Great people produce great things. You can’t do everything alone, so partner up or populate a staff with people of great talent and your work product will be great.

Appreciate Your Clients, They’ll Bring You Fame and Fortune

You are nothing without your clients (or your readers and buyers as the case may be). Freddie honored and loved his fans. “You brought me fame and fortune and everything that goes with it; I thank you all,” he insists in “We Are the Champions.” Your clients are gold. Treat them that way and you’ll enjoy riches and be a champion for years to come.

Build on the Past, but Be Original

Queen regularly employed elements of the past in their music.

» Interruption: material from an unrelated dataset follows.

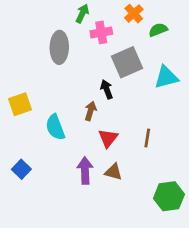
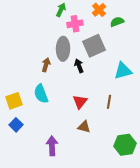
gray ellipse: (59, 47) -> (63, 49), moved
cyan triangle: (166, 77) -> (123, 71), moved
yellow square: (20, 104) -> (14, 101), moved
brown arrow: (90, 111) -> (46, 65), moved
purple arrow: (85, 171) -> (52, 146), moved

They drew heavily upon the growing heavy metal movement (at the time pioneered by Led Zeppelin and Black Sabbath) but also included less-expected elements like classical and opera. “It’s unheard of to combine opera with a rock theme, my dear,” Freddie once remarked. He also once said that “the whole point of Queen was to be original.” Queen knew where to ground themselves and where to branch out and be original. The resulting effect was a supernatural but radio-ready rock sound.

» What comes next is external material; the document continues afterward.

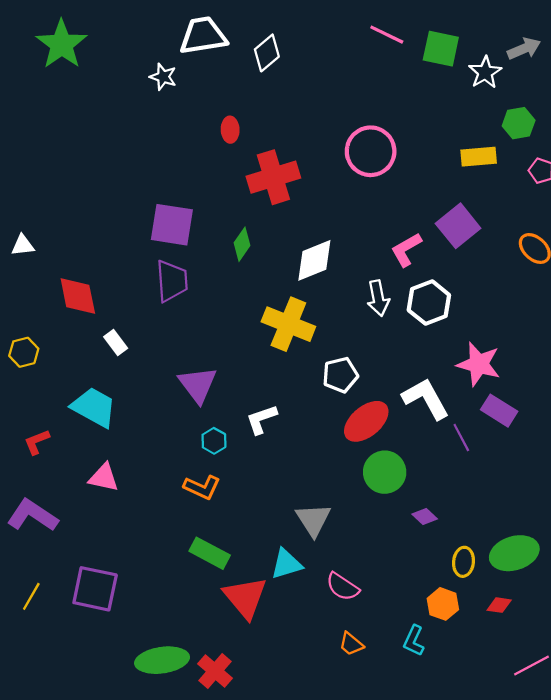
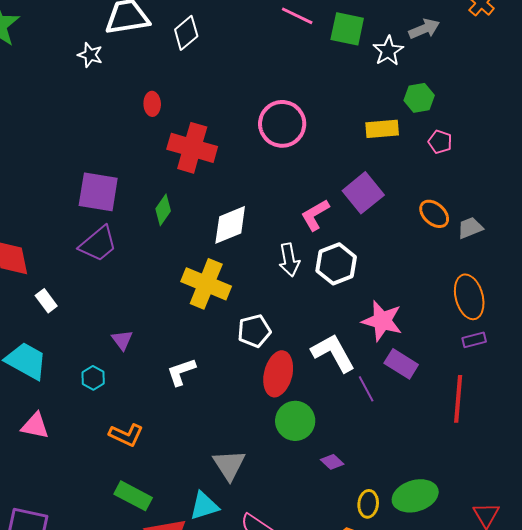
red cross: (273, 177) -> (192, 148), turned 33
purple trapezoid: (172, 281) -> (98, 244), turned 54
purple triangle: (198, 385) -> (122, 340), size x0.6
red ellipse: (366, 421) -> (278, 374), turned -36
cyan hexagon: (214, 441) -> (93, 378), moved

You can do the same. Web marketing draws on a foundation of concepts that originate with traditional advertising. Web marketers must honor well-settled advertising concepts like calls to action, customer conversion, branding, etc. After all, the psychology of the buyer hasn’t changed much since the beginning of time. But web marketing presents infinite opportunities to be original. When you blend a solid marketing foundation with creative and innovative ideas, you will excel, and you will succeed. Don’t simply imitate the successes of others, build on the successes of others with your own spin.

Be Fabulous and Think Big

“I always knew I was star, and now, the rest of the world seems to agree with me,” Freddie once mused. No one ever accused Queen or Freddie of thinking small — even before they were famous. In marketing as in rock music, it’s the big ideas that get the most attention. If you are building a website for a client or for one of your own properties, make it the best-in-class for that space. Queen wasn’t done with a song until they had lavished it with operatic 4-part harmonies. Aim high and people will love your product.

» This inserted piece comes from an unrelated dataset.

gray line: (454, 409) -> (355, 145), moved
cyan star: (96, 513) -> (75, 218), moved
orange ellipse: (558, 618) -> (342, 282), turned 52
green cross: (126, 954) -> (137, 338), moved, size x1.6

If you have an idea for a blog post article, why not go for broke and develop it into a full-scale infographic? We re-learned this lesson recently when our infographic study of social media impact on search signals went viral, earning us thousands of social media mentions and hundreds of links from the SEO and entrepreneurial community. Had we issued that material as a blog post, it might have been lost in the shuffle of thousands of other blog posts. We took the route a champion would take and it paid off.

When web content goes viral, it’s the same as when a band gets famous: when people love something, they tell their friends.